### Task brief
Give the number of lines in the records that include the word "Here", and nothing besides.

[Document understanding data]
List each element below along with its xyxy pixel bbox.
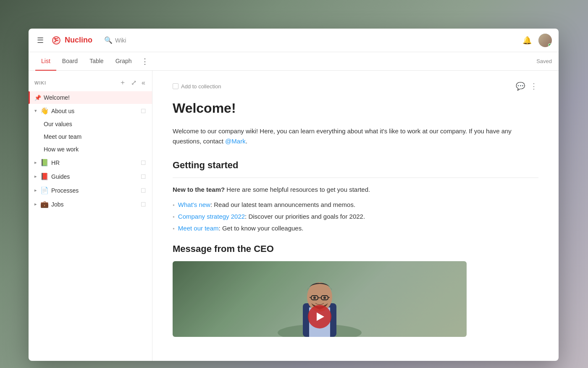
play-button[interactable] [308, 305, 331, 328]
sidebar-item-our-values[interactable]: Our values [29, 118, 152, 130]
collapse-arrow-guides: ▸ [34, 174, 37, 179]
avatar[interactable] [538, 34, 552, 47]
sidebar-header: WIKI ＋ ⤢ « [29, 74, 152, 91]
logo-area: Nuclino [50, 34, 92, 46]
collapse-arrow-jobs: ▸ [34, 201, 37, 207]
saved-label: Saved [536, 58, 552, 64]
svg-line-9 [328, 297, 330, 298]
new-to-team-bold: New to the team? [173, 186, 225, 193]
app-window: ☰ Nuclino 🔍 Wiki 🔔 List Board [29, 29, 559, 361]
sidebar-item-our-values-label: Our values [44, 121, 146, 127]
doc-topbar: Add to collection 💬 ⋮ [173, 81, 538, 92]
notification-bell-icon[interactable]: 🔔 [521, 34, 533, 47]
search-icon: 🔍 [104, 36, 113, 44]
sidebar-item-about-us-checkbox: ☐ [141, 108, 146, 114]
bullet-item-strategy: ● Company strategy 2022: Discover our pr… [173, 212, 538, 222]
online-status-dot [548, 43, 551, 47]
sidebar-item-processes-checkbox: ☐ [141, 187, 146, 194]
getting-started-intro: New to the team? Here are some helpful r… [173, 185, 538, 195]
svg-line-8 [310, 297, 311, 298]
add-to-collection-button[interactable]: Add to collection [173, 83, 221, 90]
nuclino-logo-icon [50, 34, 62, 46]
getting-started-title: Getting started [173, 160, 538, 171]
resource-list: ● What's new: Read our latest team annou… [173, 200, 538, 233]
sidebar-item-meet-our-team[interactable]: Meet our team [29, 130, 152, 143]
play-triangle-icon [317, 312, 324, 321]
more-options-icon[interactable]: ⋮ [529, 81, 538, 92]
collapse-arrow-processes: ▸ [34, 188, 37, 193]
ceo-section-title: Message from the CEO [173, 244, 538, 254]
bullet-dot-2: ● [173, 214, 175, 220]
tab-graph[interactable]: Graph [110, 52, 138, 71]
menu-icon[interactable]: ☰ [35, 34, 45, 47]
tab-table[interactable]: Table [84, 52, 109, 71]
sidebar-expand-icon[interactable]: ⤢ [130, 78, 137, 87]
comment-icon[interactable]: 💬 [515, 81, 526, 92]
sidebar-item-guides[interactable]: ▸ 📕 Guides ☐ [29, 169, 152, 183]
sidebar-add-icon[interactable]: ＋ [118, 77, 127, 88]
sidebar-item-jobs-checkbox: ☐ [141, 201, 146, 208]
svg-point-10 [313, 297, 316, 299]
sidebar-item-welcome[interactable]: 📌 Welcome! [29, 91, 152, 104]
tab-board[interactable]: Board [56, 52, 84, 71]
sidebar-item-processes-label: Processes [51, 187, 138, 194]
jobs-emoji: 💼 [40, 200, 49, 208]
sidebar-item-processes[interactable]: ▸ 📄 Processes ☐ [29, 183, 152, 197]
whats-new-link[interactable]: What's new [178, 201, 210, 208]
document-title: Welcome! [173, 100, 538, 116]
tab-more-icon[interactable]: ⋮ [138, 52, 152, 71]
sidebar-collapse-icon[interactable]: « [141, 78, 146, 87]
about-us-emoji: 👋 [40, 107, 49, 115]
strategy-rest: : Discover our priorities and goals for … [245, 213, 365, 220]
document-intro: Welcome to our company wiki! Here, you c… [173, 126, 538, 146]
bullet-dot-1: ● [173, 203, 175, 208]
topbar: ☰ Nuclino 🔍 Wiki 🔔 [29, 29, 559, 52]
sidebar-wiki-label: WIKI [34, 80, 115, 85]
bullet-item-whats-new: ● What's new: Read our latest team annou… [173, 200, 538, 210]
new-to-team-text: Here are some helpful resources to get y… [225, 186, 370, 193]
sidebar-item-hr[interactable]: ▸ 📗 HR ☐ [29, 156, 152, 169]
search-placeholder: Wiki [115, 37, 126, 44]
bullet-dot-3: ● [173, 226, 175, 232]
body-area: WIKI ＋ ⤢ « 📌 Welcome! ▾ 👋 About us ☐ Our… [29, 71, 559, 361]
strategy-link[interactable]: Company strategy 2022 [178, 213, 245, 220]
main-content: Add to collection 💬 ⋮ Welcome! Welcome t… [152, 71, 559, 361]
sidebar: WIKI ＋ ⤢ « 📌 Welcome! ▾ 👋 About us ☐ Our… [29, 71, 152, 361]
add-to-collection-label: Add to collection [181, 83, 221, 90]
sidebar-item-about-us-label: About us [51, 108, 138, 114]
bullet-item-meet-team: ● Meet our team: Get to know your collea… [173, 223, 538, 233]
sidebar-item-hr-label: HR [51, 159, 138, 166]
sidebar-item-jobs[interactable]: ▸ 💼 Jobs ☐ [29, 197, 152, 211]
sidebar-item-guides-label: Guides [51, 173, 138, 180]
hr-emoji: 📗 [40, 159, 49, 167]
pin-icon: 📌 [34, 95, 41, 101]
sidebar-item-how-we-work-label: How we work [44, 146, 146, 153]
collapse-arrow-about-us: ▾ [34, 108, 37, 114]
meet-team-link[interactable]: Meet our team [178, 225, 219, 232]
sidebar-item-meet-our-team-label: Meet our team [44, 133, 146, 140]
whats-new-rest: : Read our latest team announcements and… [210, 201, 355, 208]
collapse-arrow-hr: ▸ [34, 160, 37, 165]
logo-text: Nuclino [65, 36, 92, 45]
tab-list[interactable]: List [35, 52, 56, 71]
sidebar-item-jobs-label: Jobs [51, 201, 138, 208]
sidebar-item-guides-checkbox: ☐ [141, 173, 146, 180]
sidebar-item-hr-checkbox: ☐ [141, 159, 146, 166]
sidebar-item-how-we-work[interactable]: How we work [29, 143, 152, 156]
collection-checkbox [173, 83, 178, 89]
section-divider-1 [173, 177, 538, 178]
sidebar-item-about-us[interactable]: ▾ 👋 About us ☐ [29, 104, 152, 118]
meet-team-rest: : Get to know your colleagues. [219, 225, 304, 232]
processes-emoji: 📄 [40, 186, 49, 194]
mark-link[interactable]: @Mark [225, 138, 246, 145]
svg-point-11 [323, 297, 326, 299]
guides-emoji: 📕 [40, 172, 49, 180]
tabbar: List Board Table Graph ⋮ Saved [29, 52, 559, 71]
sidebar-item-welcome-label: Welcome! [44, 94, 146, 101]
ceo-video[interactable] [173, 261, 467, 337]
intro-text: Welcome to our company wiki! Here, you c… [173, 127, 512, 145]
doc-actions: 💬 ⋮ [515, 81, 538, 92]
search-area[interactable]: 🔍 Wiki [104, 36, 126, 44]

==

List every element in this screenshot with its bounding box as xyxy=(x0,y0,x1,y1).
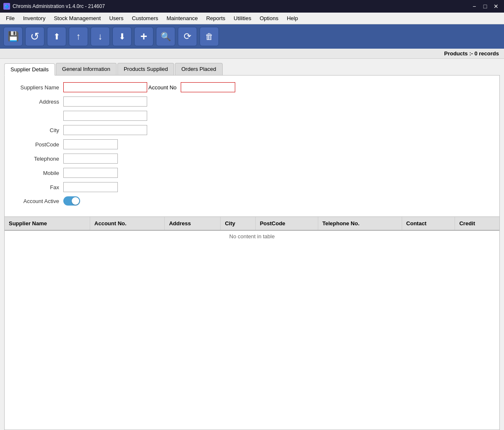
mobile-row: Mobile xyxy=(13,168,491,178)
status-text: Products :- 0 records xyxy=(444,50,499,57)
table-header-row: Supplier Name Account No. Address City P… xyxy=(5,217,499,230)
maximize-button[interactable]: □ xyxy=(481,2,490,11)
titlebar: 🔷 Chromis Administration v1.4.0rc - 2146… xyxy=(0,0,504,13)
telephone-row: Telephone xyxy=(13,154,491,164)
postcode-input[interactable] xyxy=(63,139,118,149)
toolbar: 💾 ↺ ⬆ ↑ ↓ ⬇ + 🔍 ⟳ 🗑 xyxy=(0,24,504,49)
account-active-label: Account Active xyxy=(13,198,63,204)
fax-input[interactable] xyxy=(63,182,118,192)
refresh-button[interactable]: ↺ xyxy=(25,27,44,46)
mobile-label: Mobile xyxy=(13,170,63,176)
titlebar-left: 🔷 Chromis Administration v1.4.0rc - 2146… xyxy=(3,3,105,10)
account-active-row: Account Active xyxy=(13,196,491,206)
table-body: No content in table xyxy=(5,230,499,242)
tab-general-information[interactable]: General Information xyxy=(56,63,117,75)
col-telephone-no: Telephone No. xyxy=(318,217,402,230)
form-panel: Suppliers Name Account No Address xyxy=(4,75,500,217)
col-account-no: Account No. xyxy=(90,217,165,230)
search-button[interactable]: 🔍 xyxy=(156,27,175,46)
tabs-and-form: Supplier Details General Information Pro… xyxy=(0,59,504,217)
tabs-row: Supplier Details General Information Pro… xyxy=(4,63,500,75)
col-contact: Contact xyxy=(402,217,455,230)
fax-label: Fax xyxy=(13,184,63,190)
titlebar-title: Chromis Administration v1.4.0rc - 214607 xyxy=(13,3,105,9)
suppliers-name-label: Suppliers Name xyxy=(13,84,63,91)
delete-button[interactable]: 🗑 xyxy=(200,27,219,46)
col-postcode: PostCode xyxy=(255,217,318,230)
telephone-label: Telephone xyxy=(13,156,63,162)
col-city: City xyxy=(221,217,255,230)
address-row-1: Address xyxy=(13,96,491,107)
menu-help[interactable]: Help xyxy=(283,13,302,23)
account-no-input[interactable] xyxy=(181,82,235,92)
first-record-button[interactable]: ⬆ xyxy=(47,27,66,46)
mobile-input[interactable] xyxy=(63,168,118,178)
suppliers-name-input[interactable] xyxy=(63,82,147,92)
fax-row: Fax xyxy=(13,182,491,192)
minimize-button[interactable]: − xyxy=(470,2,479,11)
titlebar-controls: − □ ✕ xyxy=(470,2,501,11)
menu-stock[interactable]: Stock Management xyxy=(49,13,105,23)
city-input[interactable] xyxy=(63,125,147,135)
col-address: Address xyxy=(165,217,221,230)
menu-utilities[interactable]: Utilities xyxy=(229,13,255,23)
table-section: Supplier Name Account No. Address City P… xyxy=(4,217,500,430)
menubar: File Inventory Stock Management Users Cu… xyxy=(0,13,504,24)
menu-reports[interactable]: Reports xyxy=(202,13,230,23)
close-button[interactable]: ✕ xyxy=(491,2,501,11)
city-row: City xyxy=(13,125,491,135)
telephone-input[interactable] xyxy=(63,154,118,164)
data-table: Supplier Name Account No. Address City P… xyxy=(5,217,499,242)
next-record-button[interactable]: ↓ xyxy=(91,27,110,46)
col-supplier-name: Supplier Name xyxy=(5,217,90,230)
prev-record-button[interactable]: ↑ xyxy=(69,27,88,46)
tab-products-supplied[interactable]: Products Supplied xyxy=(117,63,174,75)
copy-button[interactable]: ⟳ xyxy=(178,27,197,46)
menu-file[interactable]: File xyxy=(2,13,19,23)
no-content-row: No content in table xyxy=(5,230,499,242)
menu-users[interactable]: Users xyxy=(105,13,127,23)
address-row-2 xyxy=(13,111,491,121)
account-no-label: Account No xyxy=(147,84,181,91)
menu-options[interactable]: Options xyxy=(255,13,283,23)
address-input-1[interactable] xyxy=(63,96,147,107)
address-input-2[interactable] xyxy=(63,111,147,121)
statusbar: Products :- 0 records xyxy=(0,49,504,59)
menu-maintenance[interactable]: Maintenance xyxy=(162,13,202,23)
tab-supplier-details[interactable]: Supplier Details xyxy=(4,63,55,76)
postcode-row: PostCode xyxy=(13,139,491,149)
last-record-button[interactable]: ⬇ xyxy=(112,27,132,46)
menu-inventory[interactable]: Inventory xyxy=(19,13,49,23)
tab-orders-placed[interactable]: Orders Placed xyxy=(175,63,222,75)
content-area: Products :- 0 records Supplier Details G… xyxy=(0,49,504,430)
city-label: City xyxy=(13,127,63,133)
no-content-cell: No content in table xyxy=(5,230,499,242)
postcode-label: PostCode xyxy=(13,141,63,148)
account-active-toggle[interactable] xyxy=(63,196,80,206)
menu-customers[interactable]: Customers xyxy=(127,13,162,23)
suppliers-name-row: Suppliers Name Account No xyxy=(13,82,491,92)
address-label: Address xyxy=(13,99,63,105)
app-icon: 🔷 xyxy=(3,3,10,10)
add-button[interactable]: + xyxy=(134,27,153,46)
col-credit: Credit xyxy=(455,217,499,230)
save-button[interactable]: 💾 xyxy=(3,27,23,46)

### Answer area
4